Is There a “Right” to Feel Comfortable?

The road to dictatorship is paved with comments like this:

“Well, maybe we should have censorship if it involves hate speech.”

This is what I’m starting to hear people actually say. “Hate speech” is now defined as anything with which you disagree, and anything that “makes” you uncomfortable.

First of all, other people’s statements cannot “make” you uncomfortable. It’s your own ideas and assumptions that cause your emotional comfort or discomfort about anything.

If somebody uses the “N” word, I become uncomfortable. I become uncomfortable not because someone “made” me that way by saying the “N” word. I’m uncomfortable because it conjures up the idea of racism, a primitive form of tribalism and collectivism. Because I subscribe to the idea of individualism, I don’t like any form of collectivism, including racism. And no, I don’t like hateful statements when those statements are based on something irrelevant to a person’s character or choices. It’s irrational and downright silly to hate someone because of, let’s say, their race. Now if you express a hateful feeling about someone because they do something unjust, irrational or harmful — then I’m with you, and I’m not uncomfortable at all.

Our emotions are determined by our convictions, ideas and beliefs. We have no business accusing another of “making” us feel a certain way. If you don’t like what someone says, it’s because you don’t like the ideas implicit in their statements. These ideas conflict with your own ideas. Hold your ground and stick to your convictions; but don’t blame another for the fact that you have them.

This fact of psychology has enormous implications for whether we will ultimately go on living in a free society, or not.

The cultural attitude of today’s society — in academia, most of all, but I see it spreading into the mainstream of the media, the Internet and even daily conversation among otherwise reasonable people — is the idea that “hateful people should simply shut up.”

On the surface it seems like something you could never dispute.

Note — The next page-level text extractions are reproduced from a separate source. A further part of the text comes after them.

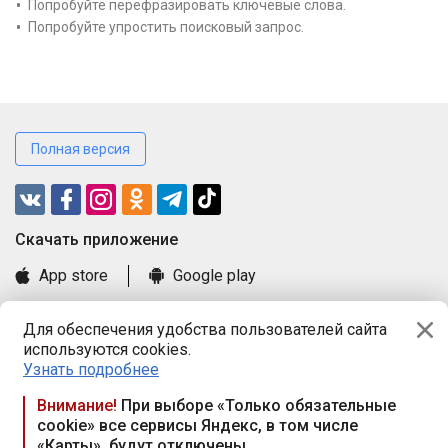
Попробуйте перефразировать ключевые слова.
Попробуйте упростить поисковый запрос.
Полная версия
Cкачать приложение
App store
Google play
Часто задаваемые вопросы
Для обеспечения удобства пользователей сайта
Книга замечаний и предложений
используются cookies.
Правила и документы
Узнать подробнее
Praca.by © 2000—2026, ООО «ПРАЦА БАЙ»
Внимание!
При выборе «Только обязательные
cookie» все сервисы Яндекс, в том числе
Республика Беларусь, 220114, г. Минск, пр-т Независимости
«Карты», будут отключены
117а, пом. № 9.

But you have to think about what you’re really saying. My own attitude is the exact opposite. My own belief is, “I may hate what you’re saying, but I would fight to the death for your right to say it.” It’s not that I’d sacrifice my life for someone else I don’t value, especially someone whose views I detest or despise. But I value the right to live in a free society, which includes freedom of thought, speech and association, more than anything else. The right to think freely is a precondition for the exercise of rational thought. Freedom is no guarantee of being right or rational, but it’s an essential precondition. Without the right to think and speak freely, no other rights have any meaning or value.

None of us have a “right” to feel comfortable. Every time we turn around somebody is offended, and looks to some authority figure — generally, the government — to protect that to which they feel entitled: comfort. Gays feel entitled to live in a world where nobody criticizes them; religious fundamentalists feel entitled to live in a world where they don’t have to encounter gays or women who have abortions. Atheists are offended by the fact that somebody somewhere is saying a prayer, while believers are offended by the fact that somebody does not pray. Islamic terrorists are the ultimate example of people who will tolerate no dissension, and they’ll blow up your entire civilization if you dare to offend them by living in a way they consider immoral (which means doing just about anything at all).

As much as it saddens me to see the government ruin important areas of our economy, the last straw, for me, would be to go after freedom of speech. If there’s anything worthy of your hatred, it’s the idea that because you or I hate what another says, we’re morally and legally entitled to shut them up.

We all must get it through our heads: There is no moral or political right to never feel uncomfortable. Everybody is free to think whatever they wish, and state whatever they want on their own time and property. Government, which even in America regulates almost every minute detail of our daily lives, must never be allowed to regulate one iota of free speech. The minute we go down that road, dictatorship is upon us.